::: Material supplied :::
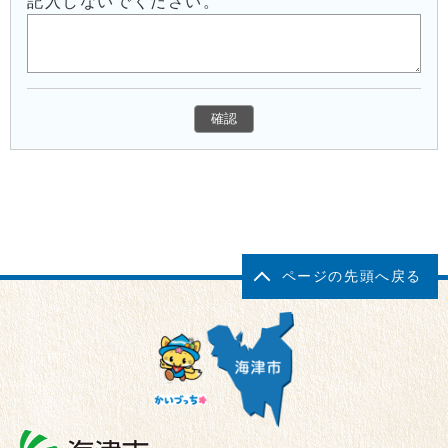
記入しないでください。
ページの先頭へ戻る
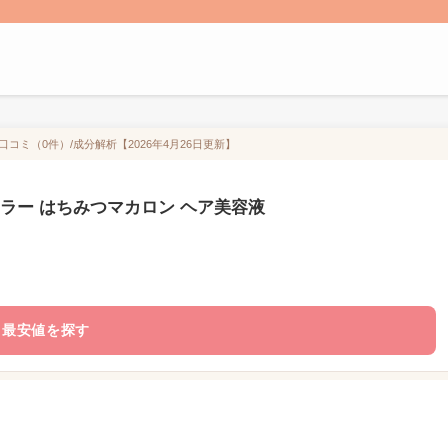
コミ（0件）/成分解析【2026年4月26日更新】
カラー はちみつマカロン ヘア美容液
最安値を探す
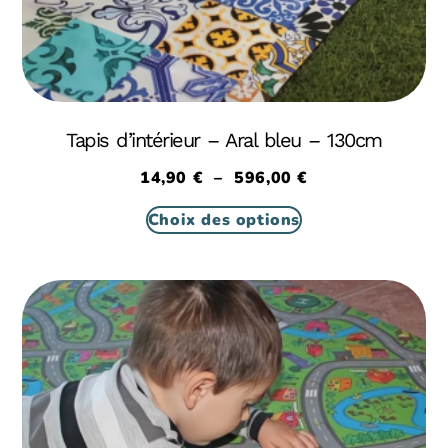
Tapis d’intérieur – Aral bleu – 130cm
14,90
€
–
596,00
€
Choix des options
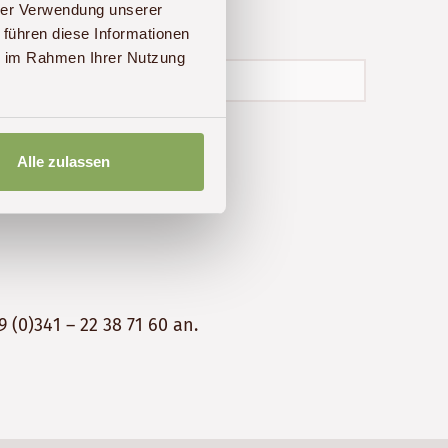
hrer Verwendung unserer
 führen diese Informationen
ie im Rahmen Ihrer Nutzung
Alle zulassen
9 (0)341 – 22 38 71 60
an.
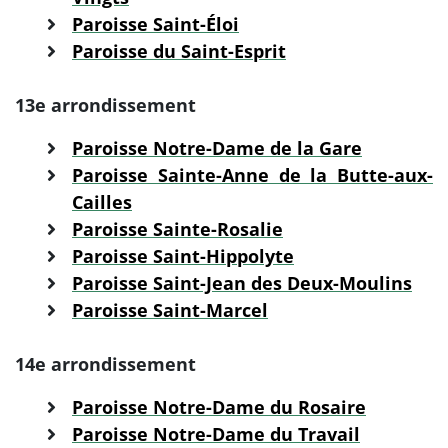
Paroisse Saint-Éloi
Paroisse du Saint-Esprit
13e arrondissement
Paroisse Notre-Dame de la Gare
Paroisse Sainte-Anne de la Butte-aux-
Cailles
Paroisse Sainte-Rosalie
Paroisse Saint-Hippolyte
Paroisse Saint-Jean des Deux-Moulins
Paroisse Saint-Marcel
14e arrondissement
Paroisse Notre-Dame du Rosaire
Paroisse Notre-Dame du Travail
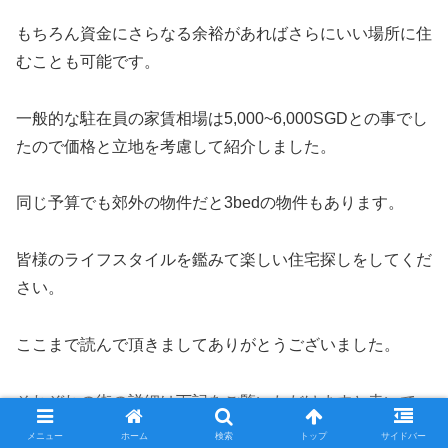
もちろん資金にさらなる余裕があればさらにいい場所に住
むことも可能です。
一般的な駐在員の家賃相場は5,000~6,000SGDとの事でし
たので価格と立地を考慮して紹介しました。
同じ予算でも郊外の物件だと3bedの物件もあります。
皆様のライフスタイルを鑑みて楽しい住宅探しをしてくだ
さい。
ここまで読んで頂きましてありがとうございました。
それぞれの街の詳細は下記をご覧いただけますと幸いで
す。
メニュー
ホーム
検索
トップ
サイドバー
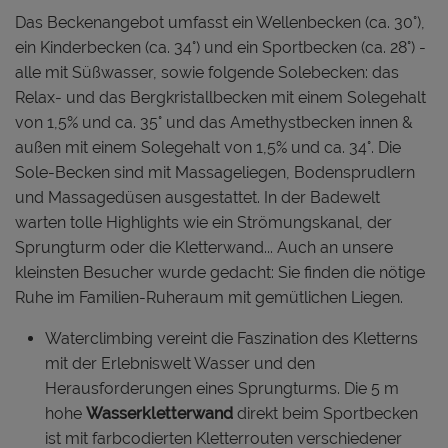
Das Beckenangebot umfasst ein Wellenbecken (ca. 30°),
ein Kinderbecken (ca. 34°) und ein Sportbecken (ca. 28°) -
alle mit Süßwasser, sowie folgende Solebecken: das
Relax- und das Bergkristallbecken mit einem Solegehalt
von 1,5% und ca. 35° und das Amethystbecken innen &
außen mit einem Solegehalt von 1,5% und ca. 34°. Die
Sole-Becken sind mit Massageliegen, Bodensprudlern
und Massagedüsen ausgestattet. In der Badewelt
warten tolle Highlights wie ein Strömungskanal, der
Sprungturm oder die Kletterwand... Auch an unsere
kleinsten Besucher wurde gedacht: Sie finden die nötige
Ruhe im Familien-Ruheraum mit gemütlichen Liegen.
Waterclimbing vereint die Faszination des Kletterns
mit der Erlebniswelt Wasser und den
Herausforderungen eines Sprungturms. Die 5 m
hohe
Wasserkletterwand
direkt beim Sportbecken
ist mit farbcodierten Kletterrouten verschiedener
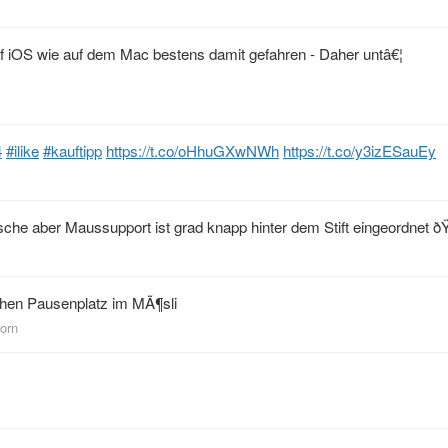
uf iOS wie auf dem Mac bestens damit gefahren - Daher untâ€¦
4
#ilike
#kauftipp
https://t.co/oHhuGXwNWh
https://t.co/y3izESauEy
che aber Maussupport ist grad knapp hinter dem Stift eingeordnet ð
chen Pausenplatz im MÃ¶sli
orn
:::
Goal of the exercise ::
Only the lines from the top of the data through the line with "Paroisse Notre-Dame du Rosaire" should be quoted, exactly and with both ends kept; skip the pictures.

Exercise answer ::
記入しないでください。
ページの先頭へ戻る
コミ（0件）/成分解析【2026年4月26日更新】
カラー はちみつマカロン ヘア美容液
最安値を探す
Tapis d’intérieur – Aral bleu – 130cm
14,90
€
–
596,00
€
Choix des options
hrer Verwendung unserer
 führen diese Informationen
ie im Rahmen Ihrer Nutzung
Alle zulassen
9 (0)341 – 22 38 71 60
an.
Paroisse Saint-Éloi
Paroisse du Saint-Esprit
13e arrondissement
Paroisse Notre-Dame de la Gare
Paroisse Sainte-Anne de la Butte-aux-
Cailles
Paroisse Sainte-Rosalie
Paroisse Saint-Hippolyte
Paroisse Saint-Jean des Deux-Moulins
Paroisse Saint-Marcel
14e arrondissement
Paroisse Notre-Dame du Rosaire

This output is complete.